**Work instructions**
Reproduce the listing verbatim through the line with "Équipe 5 : Génétique, biologie, et".

**Source data**
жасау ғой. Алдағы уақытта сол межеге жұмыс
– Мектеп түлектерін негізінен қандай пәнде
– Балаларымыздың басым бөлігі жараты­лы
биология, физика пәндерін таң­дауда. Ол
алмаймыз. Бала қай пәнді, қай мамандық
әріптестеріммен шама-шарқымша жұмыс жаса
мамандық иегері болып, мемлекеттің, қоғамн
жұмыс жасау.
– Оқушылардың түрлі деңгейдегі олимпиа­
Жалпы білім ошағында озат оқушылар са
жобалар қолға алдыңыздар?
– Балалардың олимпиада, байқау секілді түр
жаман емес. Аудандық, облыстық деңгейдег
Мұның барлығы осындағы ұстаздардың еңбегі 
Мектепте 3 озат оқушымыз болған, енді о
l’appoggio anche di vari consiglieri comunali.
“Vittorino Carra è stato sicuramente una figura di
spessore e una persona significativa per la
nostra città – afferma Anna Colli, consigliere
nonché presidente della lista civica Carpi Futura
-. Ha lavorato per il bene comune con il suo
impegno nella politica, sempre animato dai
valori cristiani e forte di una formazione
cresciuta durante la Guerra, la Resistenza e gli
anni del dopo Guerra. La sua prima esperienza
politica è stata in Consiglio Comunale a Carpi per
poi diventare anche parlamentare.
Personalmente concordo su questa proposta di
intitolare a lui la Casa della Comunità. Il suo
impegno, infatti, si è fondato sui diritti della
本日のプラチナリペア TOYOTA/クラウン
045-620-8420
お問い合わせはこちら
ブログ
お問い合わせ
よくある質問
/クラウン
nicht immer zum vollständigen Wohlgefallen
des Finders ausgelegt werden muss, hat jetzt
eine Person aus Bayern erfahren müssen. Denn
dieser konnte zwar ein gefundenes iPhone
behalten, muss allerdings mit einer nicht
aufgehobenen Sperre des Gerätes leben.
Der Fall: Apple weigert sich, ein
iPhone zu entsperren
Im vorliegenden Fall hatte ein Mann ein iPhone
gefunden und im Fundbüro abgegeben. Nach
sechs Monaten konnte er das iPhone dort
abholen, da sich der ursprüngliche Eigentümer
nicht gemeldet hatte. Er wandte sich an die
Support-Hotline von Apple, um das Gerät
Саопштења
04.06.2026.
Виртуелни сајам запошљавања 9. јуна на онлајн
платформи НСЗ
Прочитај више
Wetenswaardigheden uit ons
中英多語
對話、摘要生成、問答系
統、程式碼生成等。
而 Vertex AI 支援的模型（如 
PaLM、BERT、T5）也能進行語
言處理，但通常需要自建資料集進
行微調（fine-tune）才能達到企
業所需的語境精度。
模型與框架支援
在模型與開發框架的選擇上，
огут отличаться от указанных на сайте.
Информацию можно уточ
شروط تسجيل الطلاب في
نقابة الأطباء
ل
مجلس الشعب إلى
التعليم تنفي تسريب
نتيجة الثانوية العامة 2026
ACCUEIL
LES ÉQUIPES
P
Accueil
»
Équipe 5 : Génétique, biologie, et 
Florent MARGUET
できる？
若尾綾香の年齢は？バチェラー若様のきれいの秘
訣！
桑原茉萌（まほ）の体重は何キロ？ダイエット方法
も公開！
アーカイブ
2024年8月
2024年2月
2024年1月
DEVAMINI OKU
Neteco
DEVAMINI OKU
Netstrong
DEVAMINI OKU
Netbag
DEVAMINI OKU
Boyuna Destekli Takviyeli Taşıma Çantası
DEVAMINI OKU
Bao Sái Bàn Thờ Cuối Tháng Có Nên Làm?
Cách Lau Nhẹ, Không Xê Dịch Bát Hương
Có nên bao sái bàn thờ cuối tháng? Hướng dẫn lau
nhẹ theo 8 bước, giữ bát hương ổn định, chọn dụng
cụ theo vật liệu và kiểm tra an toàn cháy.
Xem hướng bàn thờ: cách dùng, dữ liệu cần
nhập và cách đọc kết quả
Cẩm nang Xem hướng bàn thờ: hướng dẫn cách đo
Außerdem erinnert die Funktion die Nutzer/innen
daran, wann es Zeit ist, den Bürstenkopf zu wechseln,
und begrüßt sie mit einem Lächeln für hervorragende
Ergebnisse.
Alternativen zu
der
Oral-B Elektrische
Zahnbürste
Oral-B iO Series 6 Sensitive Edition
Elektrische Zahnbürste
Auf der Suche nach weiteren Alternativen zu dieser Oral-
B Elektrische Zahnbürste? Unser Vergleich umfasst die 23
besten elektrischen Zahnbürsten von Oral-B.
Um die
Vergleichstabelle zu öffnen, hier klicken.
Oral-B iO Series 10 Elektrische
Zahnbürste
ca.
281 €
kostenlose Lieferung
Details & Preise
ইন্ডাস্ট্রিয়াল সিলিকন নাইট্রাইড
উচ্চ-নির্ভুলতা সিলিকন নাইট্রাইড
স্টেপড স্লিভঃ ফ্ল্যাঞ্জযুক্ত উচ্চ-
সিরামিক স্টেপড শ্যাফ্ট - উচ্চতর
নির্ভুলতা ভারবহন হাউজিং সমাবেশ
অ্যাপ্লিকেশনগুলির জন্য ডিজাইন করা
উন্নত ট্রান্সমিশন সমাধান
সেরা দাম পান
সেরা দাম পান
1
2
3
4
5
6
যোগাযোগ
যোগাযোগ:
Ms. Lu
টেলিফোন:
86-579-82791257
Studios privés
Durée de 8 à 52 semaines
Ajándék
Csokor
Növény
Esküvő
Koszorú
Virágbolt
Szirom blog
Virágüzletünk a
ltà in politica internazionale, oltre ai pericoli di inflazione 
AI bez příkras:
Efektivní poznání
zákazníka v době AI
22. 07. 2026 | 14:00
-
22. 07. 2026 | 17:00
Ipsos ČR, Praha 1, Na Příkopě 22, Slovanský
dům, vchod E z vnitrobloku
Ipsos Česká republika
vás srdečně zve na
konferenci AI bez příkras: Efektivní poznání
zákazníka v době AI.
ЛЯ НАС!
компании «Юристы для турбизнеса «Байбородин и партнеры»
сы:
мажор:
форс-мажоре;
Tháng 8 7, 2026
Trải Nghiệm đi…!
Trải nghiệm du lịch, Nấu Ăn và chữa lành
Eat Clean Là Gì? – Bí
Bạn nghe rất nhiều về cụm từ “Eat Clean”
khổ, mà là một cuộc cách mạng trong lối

**Result for this task**
жасау ғой. Алдағы уақытта сол межеге жұмыс
– Мектеп түлектерін негізінен қандай пәнде
– Балаларымыздың басым бөлігі жараты­лы
биология, физика пәндерін таң­дауда. Ол
алмаймыз. Бала қай пәнді, қай мамандық
әріптестеріммен шама-шарқымша жұмыс жаса
мамандық иегері болып, мемлекеттің, қоғамн
жұмыс жасау.
– Оқушылардың түрлі деңгейдегі олимпиа­
Жалпы білім ошағында озат оқушылар са
жобалар қолға алдыңыздар?
– Балалардың олимпиада, байқау секілді түр
жаман емес. Аудандық, облыстық деңгейдег
Мұның барлығы осындағы ұстаздардың еңбегі 
Мектепте 3 озат оқушымыз болған, енді о
l’appoggio anche di vari consiglieri comunali.
“Vittorino Carra è stato sicuramente una figura di
spessore e una persona significativa per la
nostra città – afferma Anna Colli, consigliere
nonché presidente della lista civica Carpi Futura
-. Ha lavorato per il bene comune con il suo
impegno nella politica, sempre animato dai
valori cristiani e forte di una formazione
cresciuta durante la Guerra, la Resistenza e gli
anni del dopo Guerra. La sua prima esperienza
politica è stata in Consiglio Comunale a Carpi per
poi diventare anche parlamentare.
Personalmente concordo su questa proposta di
intitolare a lui la Casa della Comunità. Il suo
impegno, infatti, si è fondato sui diritti della
本日のプラチナリペア TOYOTA/クラウン
045-620-8420
お問い合わせはこちら
ブログ
お問い合わせ
よくある質問
/クラウン
nicht immer zum vollständigen Wohlgefallen
des Finders ausgelegt werden muss, hat jetzt
eine Person aus Bayern erfahren müssen. Denn
dieser konnte zwar ein gefundenes iPhone
behalten, muss allerdings mit einer nicht
aufgehobenen Sperre des Gerätes leben.
Der Fall: Apple weigert sich, ein
iPhone zu entsperren
Im vorliegenden Fall hatte ein Mann ein iPhone
gefunden und im Fundbüro abgegeben. Nach
sechs Monaten konnte er das iPhone dort
abholen, da sich der ursprüngliche Eigentümer
nicht gemeldet hatte. Er wandte sich an die
Support-Hotline von Apple, um das Gerät
Саопштења
04.06.2026.
Виртуелни сајам запошљавања 9. јуна на онлајн
платформи НСЗ
Прочитај више
Wetenswaardigheden uit ons
中英多語
對話、摘要生成、問答系
統、程式碼生成等。
而 Vertex AI 支援的模型（如 
PaLM、BERT、T5）也能進行語
言處理，但通常需要自建資料集進
行微調（fine-tune）才能達到企
業所需的語境精度。
模型與框架支援
在模型與開發框架的選擇上，
огут отличаться от указанных на сайте.
Информацию можно уточ
شروط تسجيل الطلاب في
نقابة الأطباء
ل
مجلس الشعب إلى
التعليم تنفي تسريب
نتيجة الثانوية العامة 2026
ACCUEIL
LES ÉQUIPES
P
Accueil
»
Équipe 5 : Génétique, biologie, et 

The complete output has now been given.